On Malaysia’s fiscal position, some observers have suggested the Mahathir administration took a big risk in its maiden budget by dipping too heavily into the coffers of state-run oil and gas company Petronas.

Contrary to recommendations to wean the economy off its reliance on oil revenue, Petronas paid 54 billion ringgit (US$13.28 billion) in dividends to the government, including a one-off payment of 30 billion ringgit. According to Ong, however, this will be scaled back in future.

“We relied on Petronas for a one-time payment … to pay back unrefunded GST as well as income tax refunds,” he said, referring to the unpopular goods and services tax imposed by the administration of scandal-tainted former prime minister Najib Razak, who is currently under investigation for a host of corruption charges.

“We see this as a way to not just help the Malaysian people but also small and medium enterprises … this is an indirect stimulus to the economy.”

Many of Malaysia’s current economic woes have been blamed on the previous administration. Photo: Reuters
Many of Malaysia’s current economic woes have been blamed on the previous administration. Photo: Reuters

Ong, who studied in Singapore under an Asean scholarship, said some of the political challenges that the neighbouring nations were currently facing – in regards to airspace and maritime issues – were normal for any countries that were closely interlinked, comparing Malaysia and Singapore’s relationship to that of the US, Mexico and Canada.

“What I am encouraged to see is the commitment from both sides to continue to negotiate and have very frank and open dialogues [on these issues] as well as the high-speed rail between Malaysia and Singapore,” he said.

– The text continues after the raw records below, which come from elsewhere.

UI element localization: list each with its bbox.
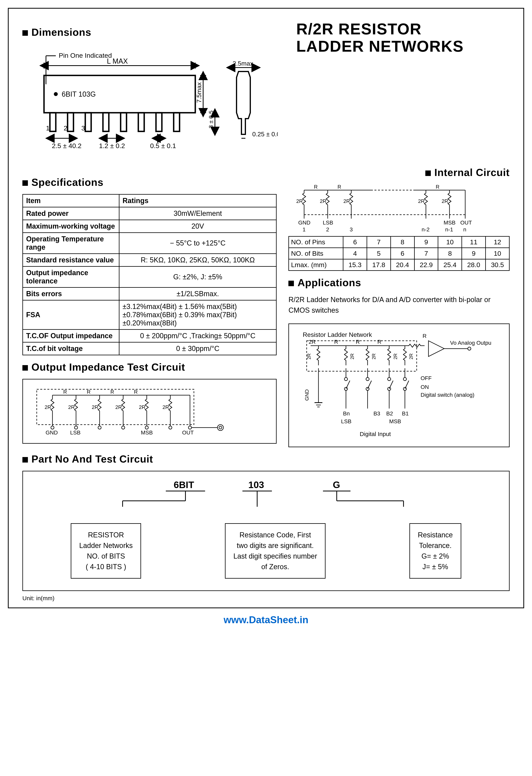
footer-link[interactable]: www.DataSheet.in [8, 614, 524, 625]
svg-text:2R: 2R [92, 404, 98, 410]
svg-text:R: R [422, 333, 426, 339]
svg-text:GND: GND [298, 220, 310, 226]
svg-rect-14 [174, 113, 180, 132]
internal-circuit-heading: Internal Circuit [289, 167, 510, 178]
svg-text:n-2: n-2 [421, 226, 429, 232]
svg-text:2R: 2R [343, 198, 350, 204]
svg-point-47 [74, 426, 77, 429]
datasheet-page: Dimensions Pin One Indicated [8, 8, 524, 608]
svg-text:GND: GND [45, 429, 58, 436]
svg-line-126 [368, 381, 371, 389]
partno-diagram: 6BIT 103 G RESISTOR Ladder Networks NO. … [22, 471, 510, 591]
partno-heading: Part No And Test Circuit [22, 453, 510, 465]
svg-text:R: R [338, 184, 341, 190]
svg-text:2R: 2R [309, 339, 316, 345]
svg-text:MSB: MSB [444, 220, 456, 226]
spec-header-ratings: Ratings [119, 194, 277, 207]
svg-point-101 [468, 347, 471, 350]
svg-line-127 [389, 381, 393, 389]
applications-text: R/2R Ladder Networks for D/A and A/D con… [289, 295, 510, 316]
svg-text:2R: 2R [45, 404, 51, 410]
svg-text:R: R [87, 389, 91, 395]
svg-text:Resistor Ladder Network: Resistor Ladder Network [303, 331, 372, 338]
svg-text:2.5max: 2.5max [232, 60, 253, 67]
svg-text:R: R [63, 389, 67, 395]
title-line1: R/2R RESISTOR [296, 20, 421, 38]
svg-text:2R: 2R [139, 404, 145, 410]
svg-rect-11 [121, 113, 127, 132]
svg-line-125 [346, 381, 350, 389]
svg-text:1.2 ± 0.2: 1.2 ± 0.2 [99, 142, 125, 150]
output-impedance-test-diagram: 2R 2R 2R 2R 2R 2R R R R R [22, 379, 277, 444]
svg-text:B2: B2 [386, 410, 393, 417]
svg-text:MSB: MSB [141, 429, 153, 436]
svg-text:1: 1 [46, 124, 50, 132]
svg-rect-12 [138, 113, 144, 132]
svg-text:OFF: OFF [420, 375, 431, 381]
svg-text:3 ± 0.5: 3 ± 0.5 [208, 111, 214, 129]
svg-text:2R: 2R [371, 353, 376, 359]
svg-text:R: R [377, 339, 381, 345]
svg-point-6 [54, 92, 58, 96]
svg-text:2R: 2R [393, 353, 398, 359]
svg-text:ON: ON [420, 384, 429, 390]
svg-point-52 [188, 426, 192, 429]
svg-text:2: 2 [326, 226, 329, 232]
svg-text:OUT: OUT [182, 429, 194, 436]
partno-box-code: Resistance Code, First two digits are si… [225, 523, 326, 579]
svg-point-117 [388, 378, 391, 381]
svg-text:2R: 2R [296, 198, 303, 204]
svg-text:2: 2 [64, 124, 67, 132]
pins-table: NO. of Pins 67 89 1011 12 NO. of Bits 45… [289, 236, 510, 271]
svg-rect-8 [67, 113, 73, 132]
svg-text:Digital switch (analog): Digital switch (analog) [420, 392, 475, 398]
svg-text:2R: 2R [418, 198, 424, 204]
svg-point-49 [122, 426, 125, 429]
svg-text:LSB: LSB [341, 418, 351, 424]
svg-text:B3: B3 [373, 410, 380, 417]
internal-circuit-diagram: R R R 2R 2R 2R 2R 2R GND LSB MSB OUT 1 [289, 184, 495, 235]
specifications-heading: Specifications [22, 176, 277, 188]
application-diagram: Resistor Ladder Network R Vo Analog Outp… [289, 324, 510, 447]
dimensions-label: Dimensions [31, 26, 92, 38]
svg-text:G: G [333, 479, 340, 490]
svg-rect-10 [103, 113, 109, 132]
svg-rect-7 [50, 113, 56, 132]
svg-text:MSB: MSB [389, 418, 401, 424]
svg-text:3: 3 [350, 226, 353, 232]
svg-text:0.25 ± 0.05: 0.25 ± 0.05 [252, 131, 278, 138]
spec-header-item: Item [23, 194, 119, 207]
lmax-label: L MAX [107, 57, 128, 65]
svg-text:Vo Analog Output: Vo Analog Output [450, 340, 491, 346]
svg-text:GND: GND [304, 389, 310, 401]
svg-point-48 [98, 426, 101, 429]
svg-text:R: R [436, 184, 439, 190]
pin-one-label: Pin One Indicated [59, 52, 112, 59]
svg-text:2R: 2R [408, 353, 414, 359]
svg-text:LSB: LSB [70, 429, 80, 436]
svg-text:B1: B1 [402, 410, 409, 417]
svg-text:0.5 ± 0.1: 0.5 ± 0.1 [150, 142, 176, 150]
svg-rect-112 [307, 341, 417, 371]
svg-text:2R: 2R [320, 198, 326, 204]
svg-point-50 [145, 426, 148, 429]
output-test-heading: Output Impedance Test Circuit [22, 361, 277, 373]
applications-heading: Applications [289, 277, 510, 288]
svg-text:n-1: n-1 [445, 226, 453, 232]
svg-rect-13 [156, 113, 162, 132]
svg-text:1: 1 [303, 226, 306, 232]
specifications-table: Item Ratings Rated power30mW/Element Max… [22, 194, 277, 355]
svg-line-128 [405, 381, 409, 389]
svg-text:2.5 ± 40.2: 2.5 ± 40.2 [52, 142, 81, 150]
partno-box-bits: RESISTOR Ladder Networks NO. of BITS ( 4… [71, 523, 141, 579]
svg-text:2R: 2R [162, 404, 169, 410]
svg-text:2R: 2R [68, 404, 75, 410]
svg-text:n: n [463, 226, 467, 232]
partno-box-tolerance: Resistance Tolerance. G= ± 2% J= ± 5% [409, 523, 461, 579]
svg-text:Digital Input: Digital Input [360, 431, 391, 437]
marking-label: 6BIT 103G [62, 90, 96, 98]
svg-rect-9 [85, 113, 91, 132]
svg-point-62 [217, 425, 223, 430]
svg-text:3: 3 [81, 124, 85, 132]
svg-text:103: 103 [248, 479, 264, 490]
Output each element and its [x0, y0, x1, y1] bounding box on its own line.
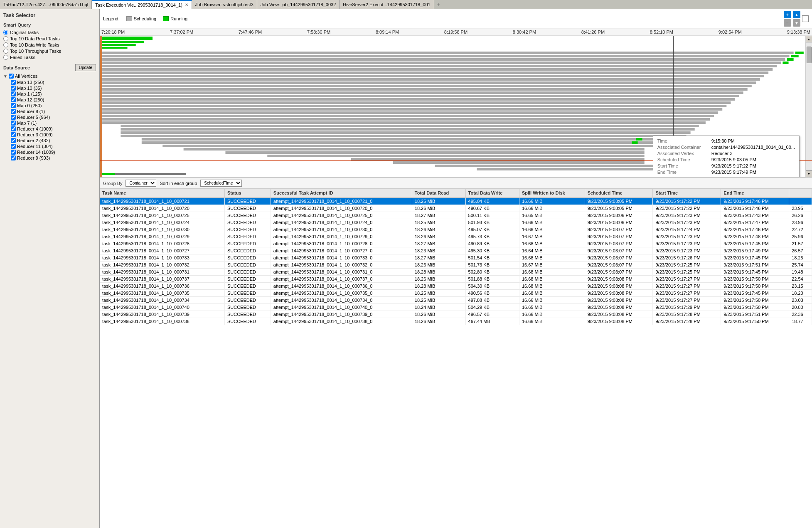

“There is a long-term relationship between the countries, and deep economic ties … the flow of people, goods and services is something that is very important, and that relationship will only grow.”

And as Pakatan Harapan nears its one-year mark in government, Ong said it will continue to focus on its economic message. “At the end of the day we will be voted back into power depending on how well we do on the economy.”